_ASSIGNED TASK_
Beginning with the line that includes "Aslan Gümüş Madalyon" and ending with the last line of the entries below, set down each line exactly; include no pictures.

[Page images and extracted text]
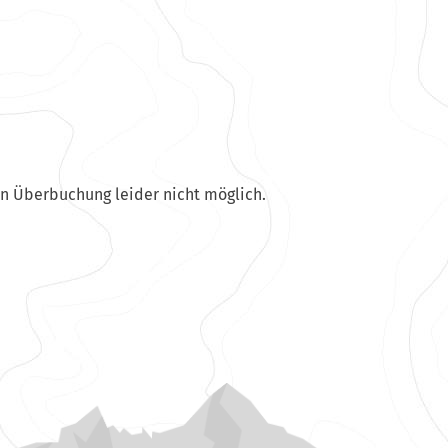
en Überbuchung leider nicht möglich.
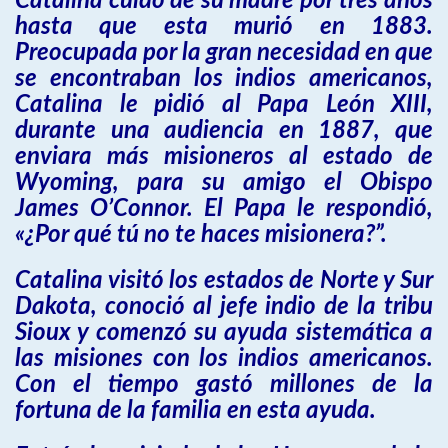
Catalina cuidó de su madre por tres años
hasta que esta murió en 1883.
Preocupada por la gran necesidad en que
se encontraban los indios americanos,
Catalina le pidió al Papa León XIII,
durante una audiencia en 1887, que
enviara más misioneros al estado de
Wyoming, para su amigo el Obispo
James O’Connor. El Papa le respondió,
«¿Por qué tú no te haces misionera?”.
Catalina visitó los estados de Norte y Sur
Dakota, conoció al jefe indio de la tribu
Sioux y comenzó su ayuda sistemática a
las misiones con los indios americanos.
Con el tiempo gastó millones de la
fortuna de la familia en esta ayuda.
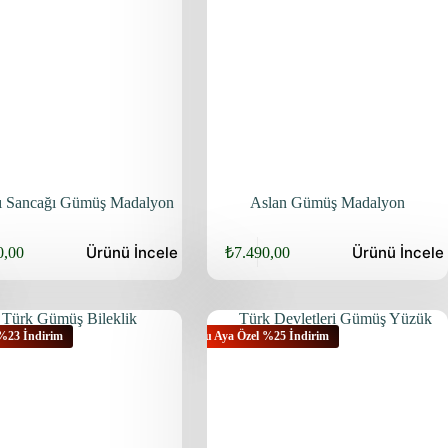
ı Sancağı Gümüş Madalyon
Aslan Gümüş Madalyon
Ürünü
İncele
Ürünü
İncele
0,00
₺
7.490,00
 %23 İndirim
Bu Aya Özel %25 İndirim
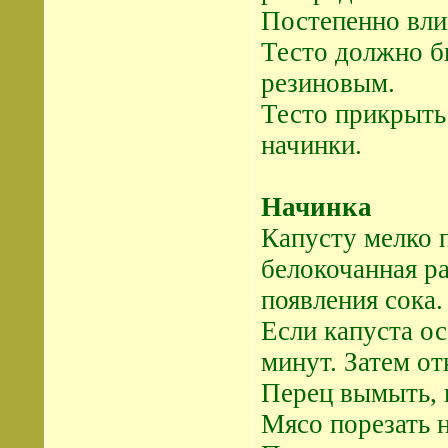
Постепенно влив
Тесто должно б
резиновым.
Тесто прикрыть 
начинки.
Начинка
Капусту мелко п
белокочанная ра
появления сока.
Если капуста ос
минут. Затем от
Перец вымыть, и
Мясо порезать 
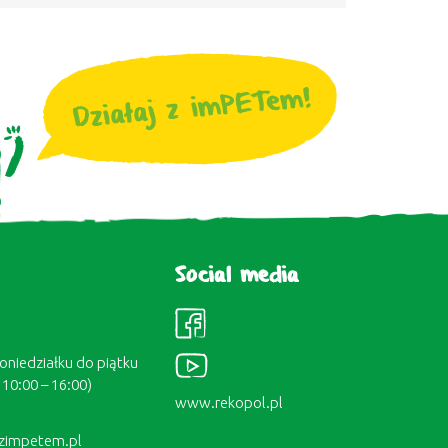
Social media
oniedziałku do piątku
10:00 – 16:00)
www.rekopol.pl
jzimpetem.pl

_OUTPUT BELOW_
Aslan Gümüş Madalyon
Ürünü
İncele
Ürünü
İncele
0,00
₺
7.490,00
 %23 İndirim
Bu Aya Özel %25 İndirim
Постепенно влив
Тесто должно б
резиновым.
Тесто прикрыть 
начинки.
Начинка
Капусту мелко п
белокочанная ра
появления сока.
Если капуста ос
минут. Затем от
Перец вымыть, и
Мясо порезать 
Social media
oniedziałku do piątku
10:00 – 16:00)
www.rekopol.pl
jzimpetem.pl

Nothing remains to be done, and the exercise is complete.